#### Problem statement:
Print out the data precisely as it appears here, with no pictures.

#### Data for analysis:
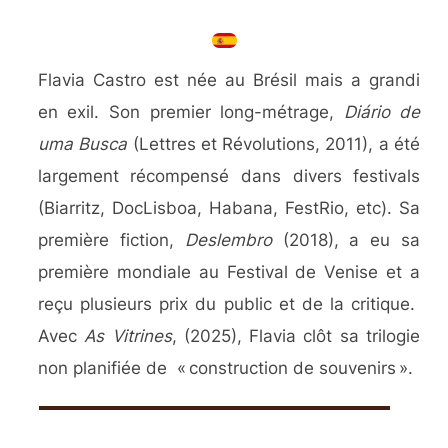
Flavia Castro est née au Brésil mais a grandi
en exil. Son premier long-métrage,
Diário de
uma Busca
(Lettres et Révolutions, 2011), a été
largement récompensé dans divers festivals
(Biarritz, DocLisboa, Habana, FestRio, etc). Sa
première fiction,
Deslembro
(2018), a eu sa
première mondiale au Festival de Venise et a
reçu plusieurs prix du public et de la critique.
Avec
As Vitrines
, (2025), Flavia clôt sa trilogie
non planifiée de « construction de souvenirs ».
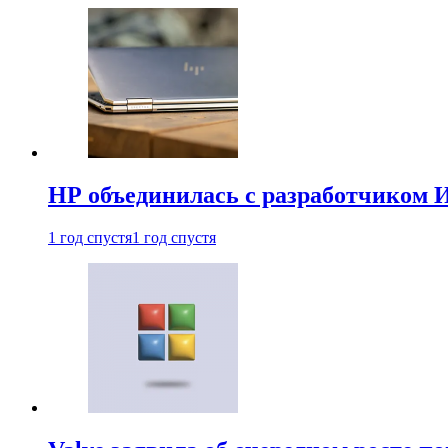
HP объединилась с разработчиком 
1 год спустя
1 год спустя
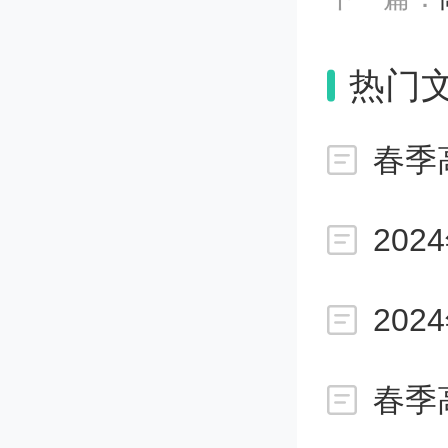
目，任
热门
要求考
心选定
春季
际操作
主测单
信息。
春季
选择艺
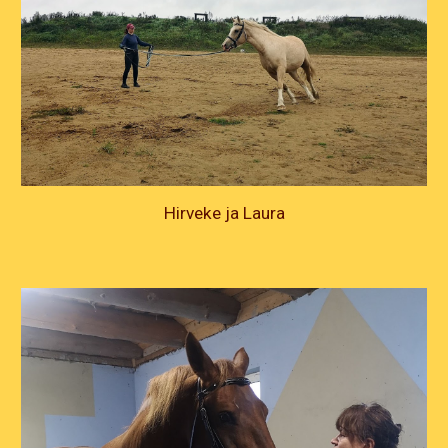
Hirveke ja Laura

#### Response:
Flavia Castro est née au Brésil mais a grandi
en exil. Son premier long-métrage,
Diário de
uma Busca
(Lettres et Révolutions, 2011), a été
largement récompensé dans divers festivals
(Biarritz, DocLisboa, Habana, FestRio, etc). Sa
première fiction,
Deslembro
(2018), a eu sa
première mondiale au Festival de Venise et a
reçu plusieurs prix du public et de la critique.
Avec
As Vitrines
, (2025), Flavia clôt sa trilogie
non planifiée de « construction de souvenirs ».
HP объединилась с разработчиком 
1 год спустя
1 год спустя
目，任
热门
要求考
心选定
春季
际操作
主测单
信息。
春季
选择艺
Hirveke ja Laura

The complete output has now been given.